Doğru ve anlık sağlık verisinin hastalıkları önleme, teşhis ve tedavi etme konusunda yarattığı potansiyeli anlamak için Google, Amazon, Apple, IBM, Philips gibi dünya devlerinin sağlık verilerine ulaşma ve işleme konusuna gösterdikleri ‘büyük’ önem ya da her yıl daha da ‘büyük’ hale gelen HealthTech pazarına bakmak yeterli.
‘Büyük’ tanımını her yıl milyarlarca $ ile ifade etmek mümkün ama bir Parkinson hastasının vücuduna yapıştırılan beş küçük sensörle yalnızca 48 saatte 25.000.000 adet hareket ve titreme verisi toplanabildiğini bilmek ‘büyük’ tanımınızı biraz olsun değiştirecektir. Şimdi önce bu verilerin milyonlar ve hatta milyarlar tarafından her gün üretildiğini hayal edelim. Sonra da bu ‘Büyük Veri’nin analiz edildiğini, sayı olmaktan çıkıp bilgi haline geldiğini; doktorlar, hastalıklara çare arayan araştırmacılar ve ilaç üretici- leri tarafından kullanılabilir bilgi haline geldiğini hayal edelim.
SAĞLIK TEKNOLOJİLERİNDE YAPAY ZEKA
Tam da burası ‘Sağlık Teknolojilerinde Yapay Zeka’ gereksinimini anlamamıza yardımcı olan nokta.
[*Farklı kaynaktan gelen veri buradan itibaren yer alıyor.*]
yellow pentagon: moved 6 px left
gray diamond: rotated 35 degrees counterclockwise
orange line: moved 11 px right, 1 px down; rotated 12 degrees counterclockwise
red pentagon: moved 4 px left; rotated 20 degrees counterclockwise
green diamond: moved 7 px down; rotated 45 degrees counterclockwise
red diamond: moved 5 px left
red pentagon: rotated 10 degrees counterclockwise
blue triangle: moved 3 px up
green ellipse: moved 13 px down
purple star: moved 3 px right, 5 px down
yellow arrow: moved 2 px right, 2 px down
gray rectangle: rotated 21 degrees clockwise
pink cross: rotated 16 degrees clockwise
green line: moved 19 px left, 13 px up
Yapay Zeka en basit haliyle eldeki ‘Büyük Veri’ yi işleyip analiz edebilmeyi, analiz sonuçlarından yola çıkarak algoritmalar üretmeyi sağlayan bir yazılım.
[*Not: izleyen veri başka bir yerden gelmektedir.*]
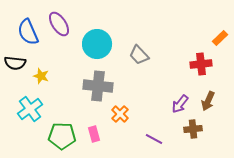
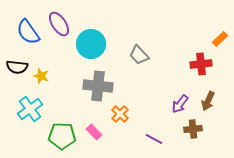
blue semicircle: rotated 12 degrees counterclockwise
orange rectangle: moved 1 px down
cyan circle: moved 6 px left
black semicircle: moved 2 px right, 4 px down
pink rectangle: moved 2 px up; rotated 28 degrees counterclockwise
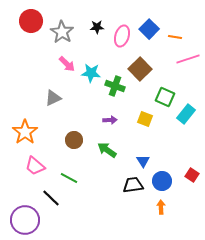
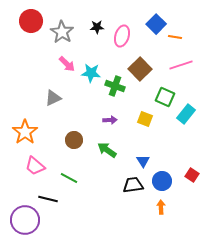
blue square: moved 7 px right, 5 px up
pink line: moved 7 px left, 6 px down
black line: moved 3 px left, 1 px down; rotated 30 degrees counterclockwise
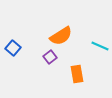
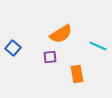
orange semicircle: moved 2 px up
cyan line: moved 2 px left
purple square: rotated 32 degrees clockwise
‘Yapay Zeka’ nın diğer yazılımlardan ayrıştığı en vurucu kısım ise ürettiği algoritmaları bir probleme çözüm üretme- de aktif olarak kullanabilmesi ve ‘Derin Öğrenme’ de denilen bağımsız öğrenme özelliği.
Bu özellik; geçmişte bilim kurgu filmlerinde izlediğimizde akıl sınırlarımızı zorlayan ancak günümüzde, hasta karşılama, bilgileri kayıt etme, müdahale anında ihtiyaç duyulan tıbbi ekipmanları eksiksiz getirmek için kullanılan, robotların, bir sonraki jenerasyonlarını karşımıza getiriyor. Pek çok alanda bunu görmek mümkün.
ÖRNEKLER
Yapay zeka ve makine öğrenmesiyle güçlendirilen holo lensler görme engellilerin bulundukları ortamdaki nesnelerden anında haberdar olmalarını sağlıyor; böylece sosyal hayata karışmalarını kolaylaştırıyor. Başka bir örnek kanser teşhisinden; derin öğrenme tabanlı evrimsel sinir ağları, görsel muayene yoluyla, kanserli deri lezyonunun tespit edilmesinde dermatologlarla yarışıyor.
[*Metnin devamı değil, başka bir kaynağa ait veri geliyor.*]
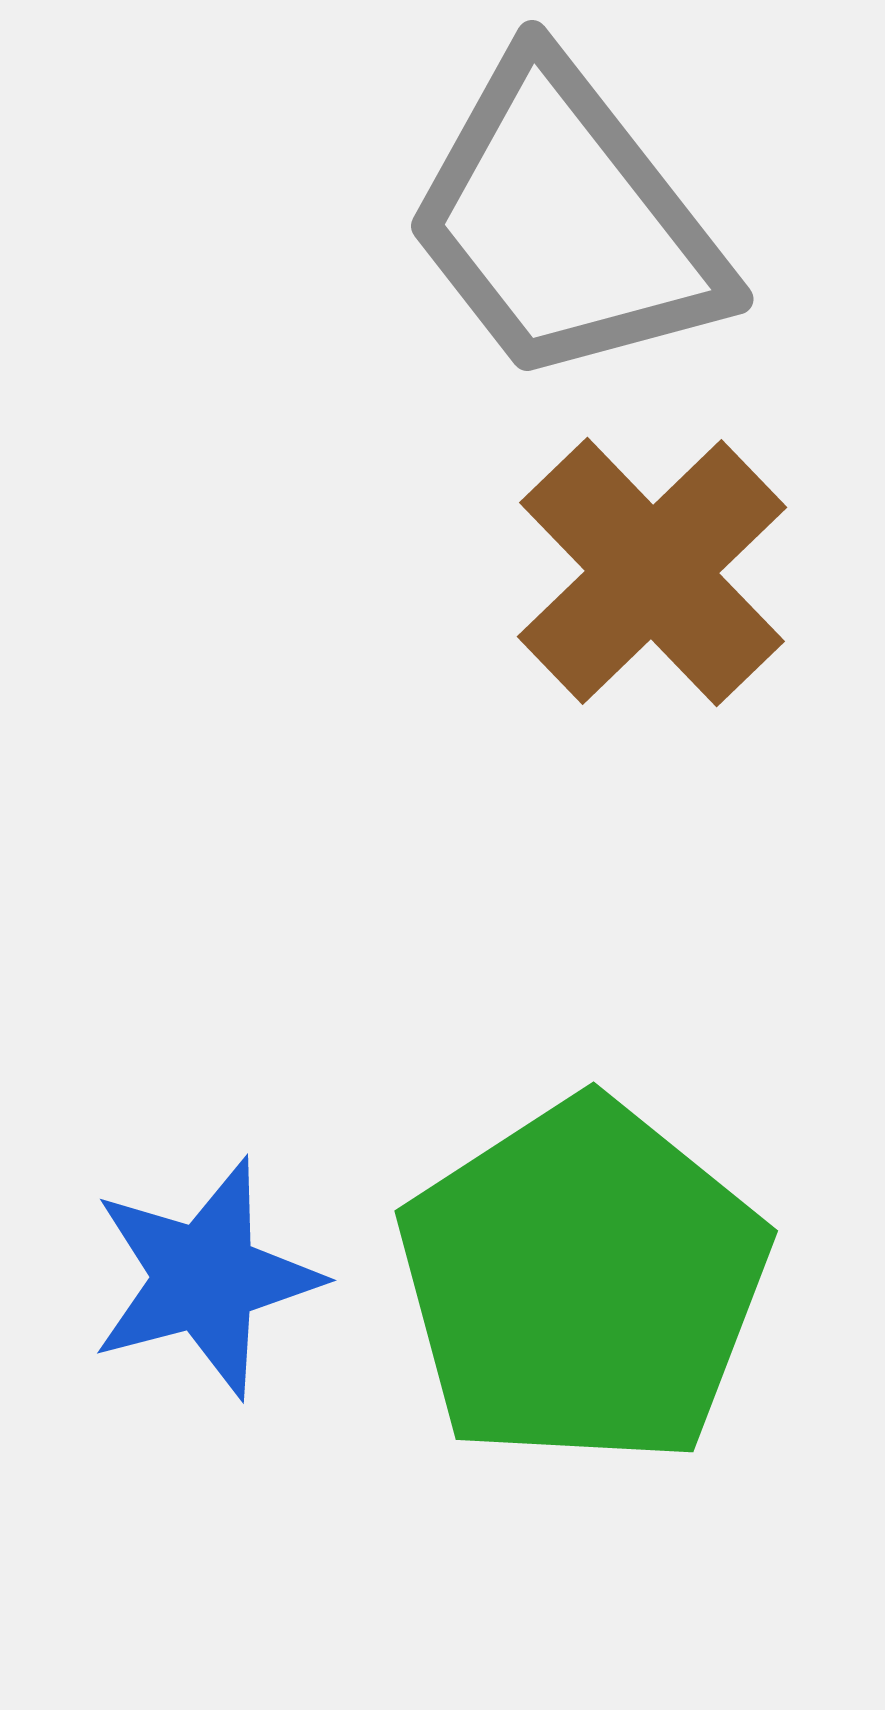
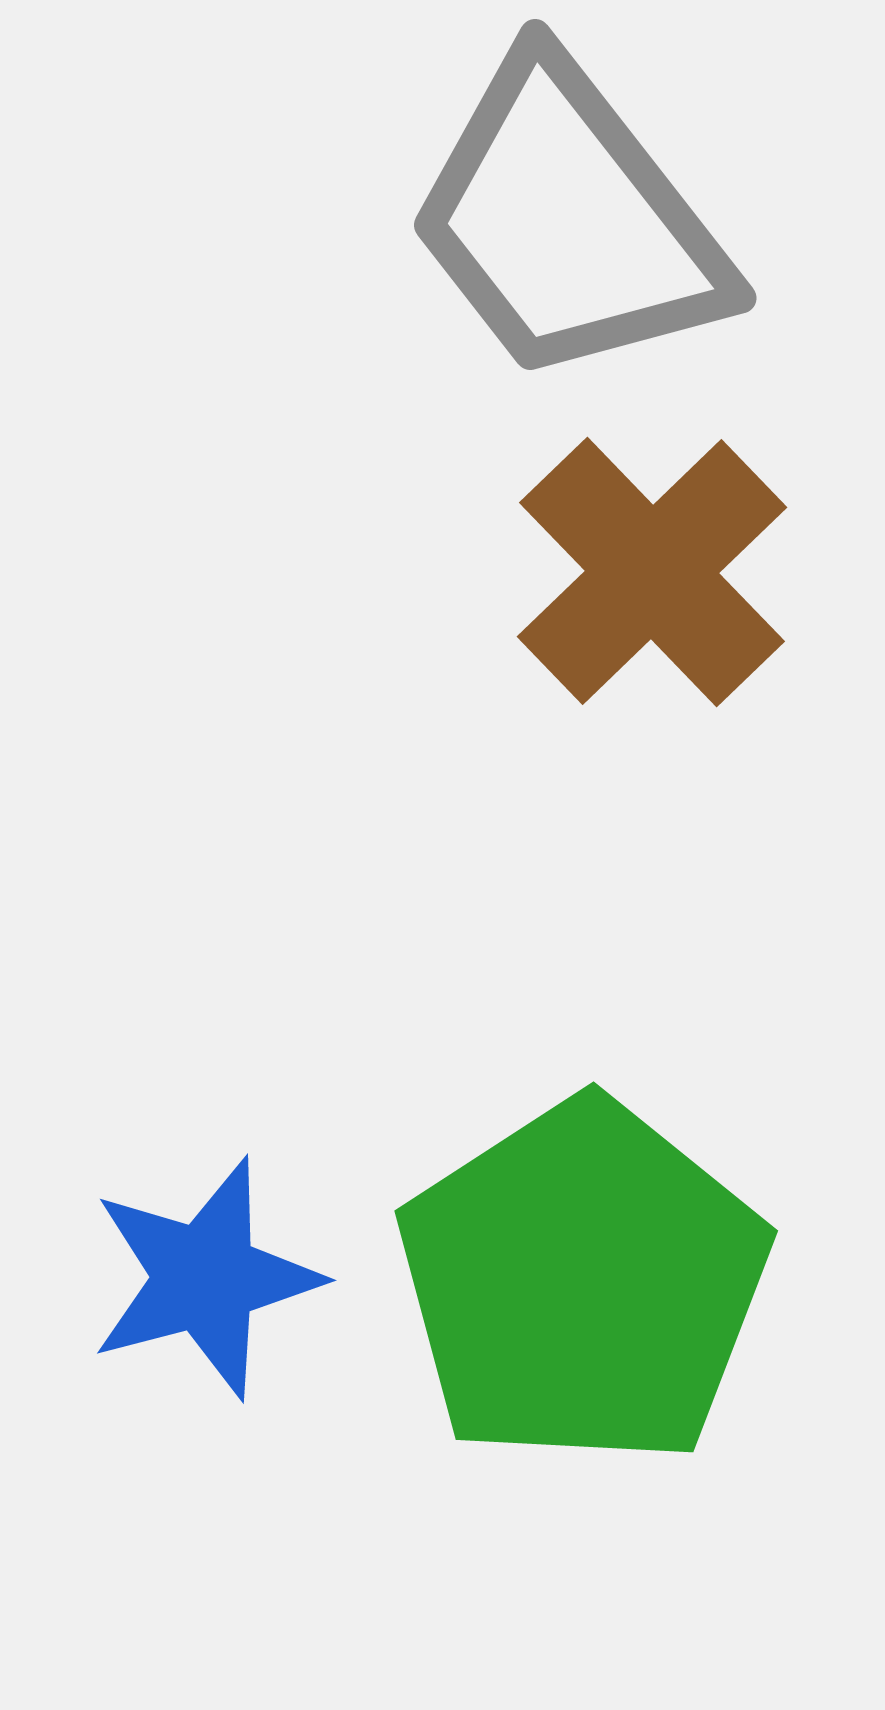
gray trapezoid: moved 3 px right, 1 px up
Yapay zeka destekli ameliyatlarda cerraha yapay zeka tarafından önerilen alternatif tekniklerin komplikasyonları ve hastanede yatma süresini kısalttığı verilerle kanıtlanmış durumda. MR görüntülerinden kesin hacim ve oylum hesaplamaları yapan robotlar, zaman ve maliyet tasarrufu sağlıyorlar.
Özetle sağlık teknolojileri hayal olmanın ötesine geçip, günlük hayatta yerini almış durumda.
Adaptasyon kaslarımızı güçlendirip, kendimizi ve yakınlarımız huzurlu, güvende hissetmemizi sağlayan ve klinik çalışmaların hızlanmasını, hastalıkların önlenmesini, teşhisini, tedavisini ivmelendiren sağlık teknolojilerini takip etmek, desteklemek ve uygulamak; herkes tarafından uygun maliyetlerle ulaşılabilen ve sürdürülebilir bir sağlık sistemi için en büyük adım.
ÖZLEM AKAN
“MD Magazin Mart-Nisan sayısından alınmıştır.”